> Problem requirements:
In the records below, find the line containing "Sih-Tih-Zihn (Citizen)" and the line containing "MERCEDES-BENZ SPRINTER"; please repeat exactly the lines from one to the other, both included, and nothing more.

> Data:
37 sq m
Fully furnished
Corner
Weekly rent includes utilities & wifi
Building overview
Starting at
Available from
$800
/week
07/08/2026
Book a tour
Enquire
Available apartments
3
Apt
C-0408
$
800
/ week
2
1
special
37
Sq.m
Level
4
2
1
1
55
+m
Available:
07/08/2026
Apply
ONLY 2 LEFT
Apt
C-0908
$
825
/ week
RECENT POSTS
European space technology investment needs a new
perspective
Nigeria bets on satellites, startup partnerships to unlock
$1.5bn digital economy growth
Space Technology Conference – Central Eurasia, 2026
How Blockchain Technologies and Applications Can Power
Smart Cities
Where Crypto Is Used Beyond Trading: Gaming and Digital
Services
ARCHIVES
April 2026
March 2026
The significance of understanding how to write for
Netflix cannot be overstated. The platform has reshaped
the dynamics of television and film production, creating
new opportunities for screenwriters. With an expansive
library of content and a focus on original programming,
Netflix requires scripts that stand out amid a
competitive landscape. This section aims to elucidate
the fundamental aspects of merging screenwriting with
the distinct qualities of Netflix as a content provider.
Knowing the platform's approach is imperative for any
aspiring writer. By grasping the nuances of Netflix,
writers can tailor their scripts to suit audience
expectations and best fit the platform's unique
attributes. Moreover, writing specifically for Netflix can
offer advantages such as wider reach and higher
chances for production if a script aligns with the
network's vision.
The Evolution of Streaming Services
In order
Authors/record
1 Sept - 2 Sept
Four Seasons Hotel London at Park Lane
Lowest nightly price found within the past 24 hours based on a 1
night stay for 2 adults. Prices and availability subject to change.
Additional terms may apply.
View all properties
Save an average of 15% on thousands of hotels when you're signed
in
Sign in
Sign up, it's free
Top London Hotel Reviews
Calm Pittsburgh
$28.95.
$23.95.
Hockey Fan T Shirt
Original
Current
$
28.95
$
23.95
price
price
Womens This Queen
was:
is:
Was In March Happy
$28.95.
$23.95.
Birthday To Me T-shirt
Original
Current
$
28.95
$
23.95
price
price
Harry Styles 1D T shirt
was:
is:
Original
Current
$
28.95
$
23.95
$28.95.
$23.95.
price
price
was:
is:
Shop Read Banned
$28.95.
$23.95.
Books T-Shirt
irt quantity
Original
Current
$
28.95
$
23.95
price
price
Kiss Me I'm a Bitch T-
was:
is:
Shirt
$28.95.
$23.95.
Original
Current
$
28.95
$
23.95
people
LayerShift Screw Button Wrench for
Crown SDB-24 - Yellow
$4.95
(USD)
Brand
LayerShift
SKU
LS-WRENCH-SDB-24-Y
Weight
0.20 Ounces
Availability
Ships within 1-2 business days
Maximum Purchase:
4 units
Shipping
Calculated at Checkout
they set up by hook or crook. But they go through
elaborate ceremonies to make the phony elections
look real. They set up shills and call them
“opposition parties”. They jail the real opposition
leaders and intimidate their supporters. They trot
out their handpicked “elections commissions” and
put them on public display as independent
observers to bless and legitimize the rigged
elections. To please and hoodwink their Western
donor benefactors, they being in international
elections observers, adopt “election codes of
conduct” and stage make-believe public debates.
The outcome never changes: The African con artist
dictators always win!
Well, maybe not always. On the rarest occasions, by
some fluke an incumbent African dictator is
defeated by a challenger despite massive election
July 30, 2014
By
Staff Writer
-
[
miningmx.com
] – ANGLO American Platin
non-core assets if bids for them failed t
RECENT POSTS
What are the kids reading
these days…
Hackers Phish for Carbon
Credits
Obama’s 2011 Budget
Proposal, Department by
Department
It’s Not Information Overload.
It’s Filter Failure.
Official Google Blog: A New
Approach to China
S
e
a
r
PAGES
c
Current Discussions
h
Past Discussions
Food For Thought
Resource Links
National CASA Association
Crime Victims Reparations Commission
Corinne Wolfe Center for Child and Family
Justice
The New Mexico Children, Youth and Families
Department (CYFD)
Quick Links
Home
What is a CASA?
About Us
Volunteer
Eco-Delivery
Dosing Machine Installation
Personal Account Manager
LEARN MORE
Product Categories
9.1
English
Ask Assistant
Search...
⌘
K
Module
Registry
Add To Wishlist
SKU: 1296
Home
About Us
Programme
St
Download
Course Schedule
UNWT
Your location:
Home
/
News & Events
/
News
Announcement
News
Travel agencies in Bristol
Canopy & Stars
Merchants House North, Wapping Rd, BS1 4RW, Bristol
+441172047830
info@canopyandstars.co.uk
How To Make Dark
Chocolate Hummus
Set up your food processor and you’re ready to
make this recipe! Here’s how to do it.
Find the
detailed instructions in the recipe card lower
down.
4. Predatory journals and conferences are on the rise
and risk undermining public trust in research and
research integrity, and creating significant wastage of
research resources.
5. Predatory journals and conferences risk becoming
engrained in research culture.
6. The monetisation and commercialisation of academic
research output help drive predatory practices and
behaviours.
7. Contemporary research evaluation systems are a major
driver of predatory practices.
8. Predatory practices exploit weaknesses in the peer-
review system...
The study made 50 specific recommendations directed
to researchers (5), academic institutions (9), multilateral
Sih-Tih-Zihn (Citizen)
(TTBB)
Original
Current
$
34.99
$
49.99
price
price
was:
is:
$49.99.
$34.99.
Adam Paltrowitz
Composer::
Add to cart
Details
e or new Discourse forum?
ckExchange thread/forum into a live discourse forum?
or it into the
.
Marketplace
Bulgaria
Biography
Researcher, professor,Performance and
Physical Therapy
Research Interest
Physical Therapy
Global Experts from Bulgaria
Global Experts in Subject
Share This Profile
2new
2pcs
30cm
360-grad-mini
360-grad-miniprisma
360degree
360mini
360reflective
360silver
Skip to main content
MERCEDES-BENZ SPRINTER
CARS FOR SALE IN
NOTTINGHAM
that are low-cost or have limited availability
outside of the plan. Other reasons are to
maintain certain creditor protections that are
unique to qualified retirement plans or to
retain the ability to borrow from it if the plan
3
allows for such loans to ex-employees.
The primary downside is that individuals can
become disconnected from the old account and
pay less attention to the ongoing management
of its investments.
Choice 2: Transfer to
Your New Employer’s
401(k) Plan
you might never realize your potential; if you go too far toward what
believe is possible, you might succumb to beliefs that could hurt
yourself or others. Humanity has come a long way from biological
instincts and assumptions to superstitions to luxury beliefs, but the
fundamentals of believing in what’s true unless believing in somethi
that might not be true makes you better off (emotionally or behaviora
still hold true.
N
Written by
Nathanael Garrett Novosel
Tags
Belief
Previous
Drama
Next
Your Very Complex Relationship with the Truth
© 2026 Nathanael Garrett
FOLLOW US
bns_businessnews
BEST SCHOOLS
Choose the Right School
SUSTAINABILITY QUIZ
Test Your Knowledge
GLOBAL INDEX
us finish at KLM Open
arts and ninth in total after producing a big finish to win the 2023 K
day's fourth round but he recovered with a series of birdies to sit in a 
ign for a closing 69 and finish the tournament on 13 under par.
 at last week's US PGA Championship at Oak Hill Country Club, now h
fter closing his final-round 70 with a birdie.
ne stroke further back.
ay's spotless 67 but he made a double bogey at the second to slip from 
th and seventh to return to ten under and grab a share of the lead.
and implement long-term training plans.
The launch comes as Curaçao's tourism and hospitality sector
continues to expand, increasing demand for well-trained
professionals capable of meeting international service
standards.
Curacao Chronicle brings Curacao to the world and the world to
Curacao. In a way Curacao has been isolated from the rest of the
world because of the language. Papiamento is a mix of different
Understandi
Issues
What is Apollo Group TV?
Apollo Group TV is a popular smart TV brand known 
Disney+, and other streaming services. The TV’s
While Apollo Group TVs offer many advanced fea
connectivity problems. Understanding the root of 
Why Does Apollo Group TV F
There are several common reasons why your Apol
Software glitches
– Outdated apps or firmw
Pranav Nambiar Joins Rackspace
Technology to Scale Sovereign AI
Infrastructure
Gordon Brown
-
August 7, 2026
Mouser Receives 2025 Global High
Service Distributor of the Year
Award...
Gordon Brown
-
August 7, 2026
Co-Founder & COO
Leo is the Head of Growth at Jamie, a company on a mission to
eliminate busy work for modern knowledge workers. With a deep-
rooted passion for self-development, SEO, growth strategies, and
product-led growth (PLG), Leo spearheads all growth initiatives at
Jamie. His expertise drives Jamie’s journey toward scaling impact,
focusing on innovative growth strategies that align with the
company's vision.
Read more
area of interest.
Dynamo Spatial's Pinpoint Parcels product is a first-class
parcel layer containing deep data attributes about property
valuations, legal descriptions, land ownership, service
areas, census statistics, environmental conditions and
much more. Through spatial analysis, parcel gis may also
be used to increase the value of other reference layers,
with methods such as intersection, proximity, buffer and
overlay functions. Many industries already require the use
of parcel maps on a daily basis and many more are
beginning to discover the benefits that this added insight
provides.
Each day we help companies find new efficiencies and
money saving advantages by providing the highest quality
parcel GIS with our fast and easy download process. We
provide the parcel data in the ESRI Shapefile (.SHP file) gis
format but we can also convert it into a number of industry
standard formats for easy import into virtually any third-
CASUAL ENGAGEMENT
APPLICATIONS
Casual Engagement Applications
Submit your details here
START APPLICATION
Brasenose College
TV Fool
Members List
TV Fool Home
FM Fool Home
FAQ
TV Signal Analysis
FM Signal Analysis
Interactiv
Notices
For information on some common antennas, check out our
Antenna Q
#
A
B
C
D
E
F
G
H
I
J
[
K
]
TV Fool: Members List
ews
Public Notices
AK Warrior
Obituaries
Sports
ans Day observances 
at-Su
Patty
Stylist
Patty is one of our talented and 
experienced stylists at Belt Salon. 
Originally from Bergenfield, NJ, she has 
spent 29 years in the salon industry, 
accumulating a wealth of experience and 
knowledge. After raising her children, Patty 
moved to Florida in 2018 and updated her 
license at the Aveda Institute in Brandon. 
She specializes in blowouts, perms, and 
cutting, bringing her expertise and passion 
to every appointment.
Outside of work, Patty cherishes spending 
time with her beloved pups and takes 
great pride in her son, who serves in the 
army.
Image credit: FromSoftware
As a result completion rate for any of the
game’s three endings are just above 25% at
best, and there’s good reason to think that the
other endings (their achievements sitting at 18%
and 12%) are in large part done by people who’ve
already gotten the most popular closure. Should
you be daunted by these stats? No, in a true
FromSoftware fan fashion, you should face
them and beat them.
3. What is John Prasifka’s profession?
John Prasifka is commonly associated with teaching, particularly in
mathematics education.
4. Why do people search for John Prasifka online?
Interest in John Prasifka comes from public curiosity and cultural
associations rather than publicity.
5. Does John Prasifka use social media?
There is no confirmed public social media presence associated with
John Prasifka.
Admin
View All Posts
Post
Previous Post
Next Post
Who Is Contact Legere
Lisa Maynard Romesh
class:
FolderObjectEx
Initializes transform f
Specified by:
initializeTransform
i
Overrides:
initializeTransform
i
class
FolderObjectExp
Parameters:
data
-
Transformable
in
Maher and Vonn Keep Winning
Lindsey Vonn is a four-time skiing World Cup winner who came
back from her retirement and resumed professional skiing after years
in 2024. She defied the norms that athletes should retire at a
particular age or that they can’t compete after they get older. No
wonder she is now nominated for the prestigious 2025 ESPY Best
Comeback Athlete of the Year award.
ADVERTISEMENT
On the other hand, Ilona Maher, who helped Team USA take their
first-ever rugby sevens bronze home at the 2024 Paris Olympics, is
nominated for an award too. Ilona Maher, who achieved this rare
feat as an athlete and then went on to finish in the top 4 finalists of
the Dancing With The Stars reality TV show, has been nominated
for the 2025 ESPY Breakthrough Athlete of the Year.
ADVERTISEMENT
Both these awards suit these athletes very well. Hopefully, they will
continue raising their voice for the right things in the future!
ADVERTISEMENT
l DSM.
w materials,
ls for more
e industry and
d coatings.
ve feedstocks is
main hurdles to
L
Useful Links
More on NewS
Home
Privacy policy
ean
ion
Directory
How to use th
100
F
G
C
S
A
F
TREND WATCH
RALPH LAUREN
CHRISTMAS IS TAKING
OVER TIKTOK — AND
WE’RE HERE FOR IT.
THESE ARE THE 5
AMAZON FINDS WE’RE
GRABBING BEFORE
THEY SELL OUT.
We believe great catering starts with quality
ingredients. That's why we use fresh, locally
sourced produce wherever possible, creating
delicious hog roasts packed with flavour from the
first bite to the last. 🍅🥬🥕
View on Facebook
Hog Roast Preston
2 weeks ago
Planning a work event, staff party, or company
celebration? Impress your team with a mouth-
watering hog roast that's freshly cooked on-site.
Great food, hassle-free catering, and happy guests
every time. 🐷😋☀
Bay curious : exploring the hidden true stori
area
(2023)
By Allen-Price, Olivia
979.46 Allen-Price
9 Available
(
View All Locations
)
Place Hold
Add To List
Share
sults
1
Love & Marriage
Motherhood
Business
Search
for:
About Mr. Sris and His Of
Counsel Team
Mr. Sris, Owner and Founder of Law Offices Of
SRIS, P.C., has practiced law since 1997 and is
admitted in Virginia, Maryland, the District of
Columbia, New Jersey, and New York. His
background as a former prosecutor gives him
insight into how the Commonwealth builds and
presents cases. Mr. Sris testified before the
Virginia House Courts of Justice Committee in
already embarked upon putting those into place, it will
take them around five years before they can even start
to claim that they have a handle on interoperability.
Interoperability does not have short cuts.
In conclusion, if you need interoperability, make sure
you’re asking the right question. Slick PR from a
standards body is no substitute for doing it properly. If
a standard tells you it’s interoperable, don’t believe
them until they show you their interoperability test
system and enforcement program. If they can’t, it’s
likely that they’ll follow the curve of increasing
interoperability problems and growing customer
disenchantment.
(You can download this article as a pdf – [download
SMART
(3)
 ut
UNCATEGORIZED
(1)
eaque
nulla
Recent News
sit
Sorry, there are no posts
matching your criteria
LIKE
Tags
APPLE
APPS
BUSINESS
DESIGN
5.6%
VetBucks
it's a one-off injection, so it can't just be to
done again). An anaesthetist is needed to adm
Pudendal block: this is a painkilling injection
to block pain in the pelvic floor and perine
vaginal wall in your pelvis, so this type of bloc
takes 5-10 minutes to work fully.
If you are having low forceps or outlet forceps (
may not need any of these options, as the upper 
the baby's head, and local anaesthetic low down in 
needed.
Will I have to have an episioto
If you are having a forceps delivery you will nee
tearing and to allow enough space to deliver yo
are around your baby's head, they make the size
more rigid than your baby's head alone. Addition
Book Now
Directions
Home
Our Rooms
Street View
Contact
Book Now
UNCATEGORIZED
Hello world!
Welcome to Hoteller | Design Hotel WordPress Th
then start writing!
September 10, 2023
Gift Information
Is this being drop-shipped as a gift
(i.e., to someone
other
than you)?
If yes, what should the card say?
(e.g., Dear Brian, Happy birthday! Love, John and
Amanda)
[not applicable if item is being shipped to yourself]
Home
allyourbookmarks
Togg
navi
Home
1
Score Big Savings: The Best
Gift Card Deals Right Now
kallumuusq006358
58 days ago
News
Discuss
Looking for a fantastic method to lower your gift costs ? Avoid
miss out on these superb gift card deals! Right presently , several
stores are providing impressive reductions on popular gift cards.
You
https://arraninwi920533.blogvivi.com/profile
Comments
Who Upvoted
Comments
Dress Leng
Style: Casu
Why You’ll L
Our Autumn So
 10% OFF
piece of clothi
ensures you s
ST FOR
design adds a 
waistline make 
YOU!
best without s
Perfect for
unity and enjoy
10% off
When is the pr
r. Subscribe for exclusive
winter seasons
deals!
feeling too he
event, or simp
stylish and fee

> Written response:
Sih-Tih-Zihn (Citizen)
(TTBB)
Original
Current
$
34.99
$
49.99
price
price
was:
is:
$49.99.
$34.99.
Adam Paltrowitz
Composer::
Add to cart
Details
e or new Discourse forum?
ckExchange thread/forum into a live discourse forum?
or it into the
.
Marketplace
Bulgaria
Biography
Researcher, professor,Performance and
Physical Therapy
Research Interest
Physical Therapy
Global Experts from Bulgaria
Global Experts in Subject
Share This Profile
2new
2pcs
30cm
360-grad-mini
360-grad-miniprisma
360degree
360mini
360reflective
360silver
Skip to main content
MERCEDES-BENZ SPRINTER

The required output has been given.